Assignment.
Report each line below that carries the word "will".

+ + + + + + +

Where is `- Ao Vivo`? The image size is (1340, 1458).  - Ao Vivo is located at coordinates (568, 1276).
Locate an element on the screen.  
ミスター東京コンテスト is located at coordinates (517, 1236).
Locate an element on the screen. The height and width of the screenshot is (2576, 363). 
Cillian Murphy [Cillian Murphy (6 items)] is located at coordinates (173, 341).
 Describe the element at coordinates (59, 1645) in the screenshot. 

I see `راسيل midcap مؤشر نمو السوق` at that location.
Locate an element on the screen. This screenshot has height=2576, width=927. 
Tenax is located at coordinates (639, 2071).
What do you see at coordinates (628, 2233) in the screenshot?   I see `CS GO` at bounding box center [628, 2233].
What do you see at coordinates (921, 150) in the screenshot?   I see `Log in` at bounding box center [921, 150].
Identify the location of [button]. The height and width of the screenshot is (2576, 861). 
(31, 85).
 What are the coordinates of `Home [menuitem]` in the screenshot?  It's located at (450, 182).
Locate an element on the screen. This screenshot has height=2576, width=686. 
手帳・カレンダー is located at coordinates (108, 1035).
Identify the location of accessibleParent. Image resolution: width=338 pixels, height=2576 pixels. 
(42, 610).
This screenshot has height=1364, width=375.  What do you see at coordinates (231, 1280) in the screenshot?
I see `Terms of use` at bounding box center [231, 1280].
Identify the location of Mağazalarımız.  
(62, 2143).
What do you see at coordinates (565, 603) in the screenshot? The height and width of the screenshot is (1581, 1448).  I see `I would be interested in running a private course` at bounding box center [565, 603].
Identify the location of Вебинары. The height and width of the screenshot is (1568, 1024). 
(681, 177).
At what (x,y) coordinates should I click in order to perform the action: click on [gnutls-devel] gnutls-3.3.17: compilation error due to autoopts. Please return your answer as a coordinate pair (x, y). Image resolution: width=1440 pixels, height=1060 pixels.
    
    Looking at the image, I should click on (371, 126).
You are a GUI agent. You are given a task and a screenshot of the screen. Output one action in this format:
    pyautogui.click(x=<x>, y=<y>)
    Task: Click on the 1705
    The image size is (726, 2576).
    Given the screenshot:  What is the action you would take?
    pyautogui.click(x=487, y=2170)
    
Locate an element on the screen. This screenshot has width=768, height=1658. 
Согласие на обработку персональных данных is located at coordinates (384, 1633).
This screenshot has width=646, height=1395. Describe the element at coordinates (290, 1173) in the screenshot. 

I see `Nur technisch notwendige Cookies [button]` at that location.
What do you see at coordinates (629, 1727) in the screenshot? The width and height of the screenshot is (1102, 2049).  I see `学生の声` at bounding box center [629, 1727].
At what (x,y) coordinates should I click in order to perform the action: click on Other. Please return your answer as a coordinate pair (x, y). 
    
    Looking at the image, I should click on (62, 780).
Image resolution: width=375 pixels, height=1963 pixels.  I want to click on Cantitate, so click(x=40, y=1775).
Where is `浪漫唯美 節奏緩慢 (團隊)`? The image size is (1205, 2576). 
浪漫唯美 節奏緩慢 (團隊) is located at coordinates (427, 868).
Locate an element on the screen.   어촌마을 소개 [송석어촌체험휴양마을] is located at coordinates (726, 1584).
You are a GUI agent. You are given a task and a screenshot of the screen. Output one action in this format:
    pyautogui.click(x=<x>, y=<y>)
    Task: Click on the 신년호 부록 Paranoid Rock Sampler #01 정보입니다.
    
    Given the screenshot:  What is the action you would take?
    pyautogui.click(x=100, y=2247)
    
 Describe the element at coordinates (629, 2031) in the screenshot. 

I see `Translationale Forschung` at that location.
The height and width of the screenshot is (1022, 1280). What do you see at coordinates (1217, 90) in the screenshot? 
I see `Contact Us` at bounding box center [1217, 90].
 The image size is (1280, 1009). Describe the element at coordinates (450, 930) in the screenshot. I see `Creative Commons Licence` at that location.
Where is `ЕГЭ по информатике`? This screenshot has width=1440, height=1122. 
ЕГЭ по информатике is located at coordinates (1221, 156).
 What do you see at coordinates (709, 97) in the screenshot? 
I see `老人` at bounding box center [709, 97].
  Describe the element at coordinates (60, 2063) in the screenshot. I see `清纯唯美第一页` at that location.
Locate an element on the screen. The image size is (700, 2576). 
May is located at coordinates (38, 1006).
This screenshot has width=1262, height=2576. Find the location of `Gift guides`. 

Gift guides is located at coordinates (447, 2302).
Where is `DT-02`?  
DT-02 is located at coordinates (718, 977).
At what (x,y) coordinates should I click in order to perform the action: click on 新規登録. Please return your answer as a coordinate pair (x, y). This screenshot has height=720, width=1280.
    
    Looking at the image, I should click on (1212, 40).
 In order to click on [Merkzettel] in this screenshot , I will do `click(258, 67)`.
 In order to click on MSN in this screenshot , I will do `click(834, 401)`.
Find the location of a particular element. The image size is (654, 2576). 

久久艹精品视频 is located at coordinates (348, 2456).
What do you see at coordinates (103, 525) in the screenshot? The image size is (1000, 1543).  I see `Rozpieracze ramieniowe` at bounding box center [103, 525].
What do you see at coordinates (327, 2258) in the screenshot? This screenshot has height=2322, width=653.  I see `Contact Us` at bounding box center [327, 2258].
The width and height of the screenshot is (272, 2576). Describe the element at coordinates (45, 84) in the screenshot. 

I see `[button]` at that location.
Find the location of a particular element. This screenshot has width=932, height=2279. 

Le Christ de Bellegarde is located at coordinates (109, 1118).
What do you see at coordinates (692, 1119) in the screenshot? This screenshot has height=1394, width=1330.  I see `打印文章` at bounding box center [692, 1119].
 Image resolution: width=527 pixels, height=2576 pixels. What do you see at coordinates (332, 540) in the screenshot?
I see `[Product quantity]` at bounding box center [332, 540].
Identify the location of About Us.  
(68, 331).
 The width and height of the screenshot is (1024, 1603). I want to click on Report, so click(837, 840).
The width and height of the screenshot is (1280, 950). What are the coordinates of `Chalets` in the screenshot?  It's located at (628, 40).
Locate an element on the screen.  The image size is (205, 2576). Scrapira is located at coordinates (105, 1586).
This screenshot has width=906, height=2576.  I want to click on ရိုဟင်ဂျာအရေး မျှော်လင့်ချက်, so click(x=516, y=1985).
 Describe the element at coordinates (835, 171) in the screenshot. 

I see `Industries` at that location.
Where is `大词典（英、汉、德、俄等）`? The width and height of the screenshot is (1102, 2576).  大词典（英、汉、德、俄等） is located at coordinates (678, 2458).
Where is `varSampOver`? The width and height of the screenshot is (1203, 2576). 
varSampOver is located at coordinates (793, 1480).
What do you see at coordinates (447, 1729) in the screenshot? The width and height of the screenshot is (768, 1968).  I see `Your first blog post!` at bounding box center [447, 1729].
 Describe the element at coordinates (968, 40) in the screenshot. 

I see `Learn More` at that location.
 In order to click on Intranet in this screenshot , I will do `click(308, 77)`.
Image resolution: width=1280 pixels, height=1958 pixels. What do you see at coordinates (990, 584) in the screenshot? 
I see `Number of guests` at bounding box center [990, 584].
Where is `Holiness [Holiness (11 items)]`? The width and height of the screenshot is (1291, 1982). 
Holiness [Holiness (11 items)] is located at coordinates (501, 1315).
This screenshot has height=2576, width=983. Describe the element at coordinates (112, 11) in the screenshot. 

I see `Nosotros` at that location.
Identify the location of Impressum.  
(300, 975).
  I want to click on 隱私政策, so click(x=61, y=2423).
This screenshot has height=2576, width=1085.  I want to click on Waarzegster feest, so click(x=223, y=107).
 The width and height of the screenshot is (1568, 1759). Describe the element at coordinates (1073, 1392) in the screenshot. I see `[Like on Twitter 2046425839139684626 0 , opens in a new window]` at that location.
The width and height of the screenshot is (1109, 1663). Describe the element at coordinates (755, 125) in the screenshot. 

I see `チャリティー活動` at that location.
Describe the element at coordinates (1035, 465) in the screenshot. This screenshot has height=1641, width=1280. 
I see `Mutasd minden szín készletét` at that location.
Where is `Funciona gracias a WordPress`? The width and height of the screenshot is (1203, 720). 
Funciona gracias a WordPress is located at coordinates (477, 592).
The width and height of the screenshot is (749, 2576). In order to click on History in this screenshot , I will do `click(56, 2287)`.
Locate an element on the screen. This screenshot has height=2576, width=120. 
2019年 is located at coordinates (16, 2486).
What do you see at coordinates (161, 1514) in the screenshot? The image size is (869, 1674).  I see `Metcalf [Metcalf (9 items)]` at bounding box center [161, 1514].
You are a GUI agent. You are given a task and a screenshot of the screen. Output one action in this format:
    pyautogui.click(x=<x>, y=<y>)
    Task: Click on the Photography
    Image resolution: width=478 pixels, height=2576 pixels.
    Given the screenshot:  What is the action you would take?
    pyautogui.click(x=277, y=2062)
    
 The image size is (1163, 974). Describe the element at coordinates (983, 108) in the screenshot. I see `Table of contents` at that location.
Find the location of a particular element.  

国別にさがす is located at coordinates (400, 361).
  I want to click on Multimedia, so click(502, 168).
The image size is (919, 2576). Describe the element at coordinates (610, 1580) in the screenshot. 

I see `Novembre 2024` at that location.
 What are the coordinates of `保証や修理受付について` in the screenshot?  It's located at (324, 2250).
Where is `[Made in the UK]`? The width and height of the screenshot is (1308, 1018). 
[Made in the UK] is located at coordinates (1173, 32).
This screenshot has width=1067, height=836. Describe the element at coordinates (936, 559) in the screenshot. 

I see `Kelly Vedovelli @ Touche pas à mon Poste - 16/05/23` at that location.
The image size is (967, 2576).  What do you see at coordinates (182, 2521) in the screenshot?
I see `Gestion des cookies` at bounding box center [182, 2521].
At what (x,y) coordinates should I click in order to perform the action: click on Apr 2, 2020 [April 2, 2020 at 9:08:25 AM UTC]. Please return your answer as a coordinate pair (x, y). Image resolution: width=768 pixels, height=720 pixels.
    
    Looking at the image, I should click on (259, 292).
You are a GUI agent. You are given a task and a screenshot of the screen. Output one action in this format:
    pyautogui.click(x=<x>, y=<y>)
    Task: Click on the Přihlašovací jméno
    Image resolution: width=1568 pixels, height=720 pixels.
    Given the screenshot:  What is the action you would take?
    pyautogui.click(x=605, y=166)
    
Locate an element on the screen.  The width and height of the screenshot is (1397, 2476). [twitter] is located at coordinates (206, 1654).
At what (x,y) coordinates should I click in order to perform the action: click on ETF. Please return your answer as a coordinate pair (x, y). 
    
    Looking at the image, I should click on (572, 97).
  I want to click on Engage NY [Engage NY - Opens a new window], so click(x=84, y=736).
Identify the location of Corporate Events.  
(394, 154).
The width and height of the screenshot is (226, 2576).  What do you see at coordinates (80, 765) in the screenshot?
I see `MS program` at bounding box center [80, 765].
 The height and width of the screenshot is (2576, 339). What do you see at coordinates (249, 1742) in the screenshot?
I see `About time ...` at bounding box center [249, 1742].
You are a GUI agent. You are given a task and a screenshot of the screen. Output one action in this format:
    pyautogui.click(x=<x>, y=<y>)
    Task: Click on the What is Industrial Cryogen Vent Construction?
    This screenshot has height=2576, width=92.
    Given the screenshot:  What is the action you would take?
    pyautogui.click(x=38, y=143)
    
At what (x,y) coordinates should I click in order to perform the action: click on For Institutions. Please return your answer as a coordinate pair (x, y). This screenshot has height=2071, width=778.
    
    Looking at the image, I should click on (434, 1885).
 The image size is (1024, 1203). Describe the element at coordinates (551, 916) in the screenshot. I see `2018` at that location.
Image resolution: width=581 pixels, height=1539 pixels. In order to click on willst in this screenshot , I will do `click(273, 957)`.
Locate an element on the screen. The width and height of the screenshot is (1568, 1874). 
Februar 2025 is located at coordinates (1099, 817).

+ + + + + + +

Solution for this problem.
 In order to click on [Merkzettel] in this screenshot , I will do `click(258, 67)`.
 In order to click on MSN in this screenshot , I will do `click(834, 401)`.
 In order to click on Intranet in this screenshot , I will do `click(308, 77)`.
The width and height of the screenshot is (749, 2576). In order to click on History in this screenshot , I will do `click(56, 2287)`.
Image resolution: width=581 pixels, height=1539 pixels. In order to click on willst in this screenshot , I will do `click(273, 957)`.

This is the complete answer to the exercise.